Wednesday, 15 December 2010

The Dragon

Like The Crab before I approached the The Dragon with a fair dose of apprehension. I'm a complete and utter Dragon fanboy, and the Dragon by their very nature is open ground for some of the worst sins of writing and characterization.

To put it simply, I fully expected to hate this novel.

Fortunately it's not as bad as I expected.

It is full of infuriating moments, but you can actually get past them.

I would actually like to know if this was writen after Enlightened Madness or if the Tamashii debacle was something that was planned well in advance with WotC still in the loop, because the first chapter, or rather the epilogue seem a bit of a sendup to it. I think the novel predates the story by about a year, but I might be wrong.

Basically the novel follows Hitomi's path during the Clan War and her quest for vengeance against Yakamo, with Daini's contact with the Naga as a sub-plot.

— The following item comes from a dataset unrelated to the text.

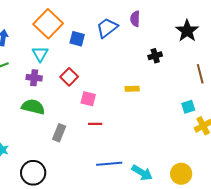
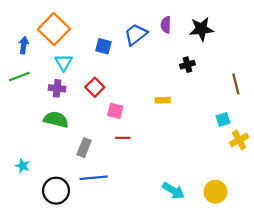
orange square: (48, 24) -> (54, 29), moved
black star: (187, 31) -> (201, 29), moved, turned 30
blue line: (109, 164) -> (94, 178), moved

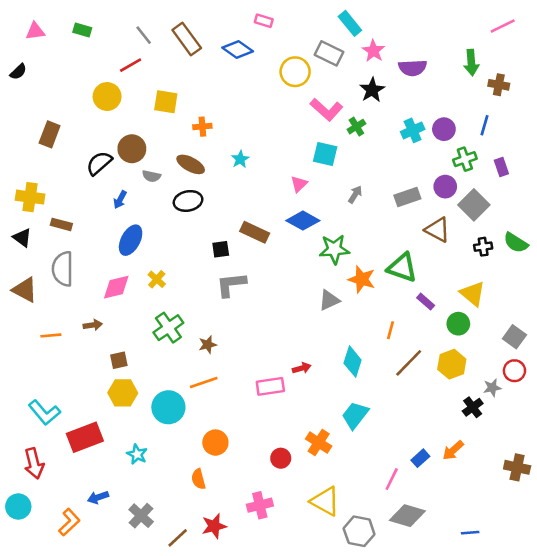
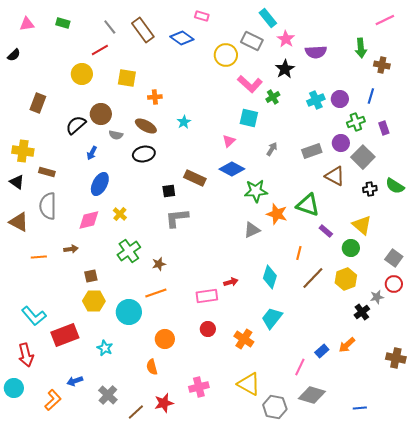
red circle: (281, 458) -> (208, 329), moved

Hitomi is a fairly one-dimensional character, but overall does manages to keep the reader interested in her misadventures. It is a pity though that her main foil for her is Mirumoto Yukihera, not because it's obscure CCG character (in fact he may not even be the same character), but because Ree Soesbee, unfortunately, decided to make him a complete monster designted villain. Apparently we are really supposed to be rooting for Hitomi and the kami forgive us if we think she might be monomaniacal. Kitsuki Yasu also gets a bit derailed, and Mirumoto Sukune, which has always been hinted as an interesting character, including in this novel, is left in the shadows again, when he could have probably been a more interesting sympathetic foil to Hitomi.

Daini is a somewhat more rounded character, but much of his development occurs off-stage and by the end of the book that is very much an informed attribute. I suspect that is Naga coming of age ritual was supposed to show us that development, but if that is the case, then in my opinion it failed, mostly because while we are told the ritual was a sucess, it reads very much like a failure. Daini did not achieve any sort of enlightenment, he just didn't fail fast enough not to be enlightened...

Then there are the little quibles, or not so little in the case of the passage of time. Apparently Ree Soesbee is a firm believer of time moving at the speed of plot. No problem with that, except when two characters need to perform different tasks, one taking a few minutes, and the other a few months. They meet just before starting those tasks, and meet again immediately after finishing those tasks...

The hyperbole I used for emphasis above is much less exagerated than what you might think if you haven't read the novel. I have to wonder if Ree Sesbee has a grasp of time at all...

Oh, and incidently, obi are not used to keep armour in place. In fact armour doesn't work that way at all...

In the end this is a fairly enjoyable novel though. It's not boring like The Unicorn, or pointless like The Phoenix. It's main problem is that it could have been so much better. It has quite a few interesting premises that are not followed through.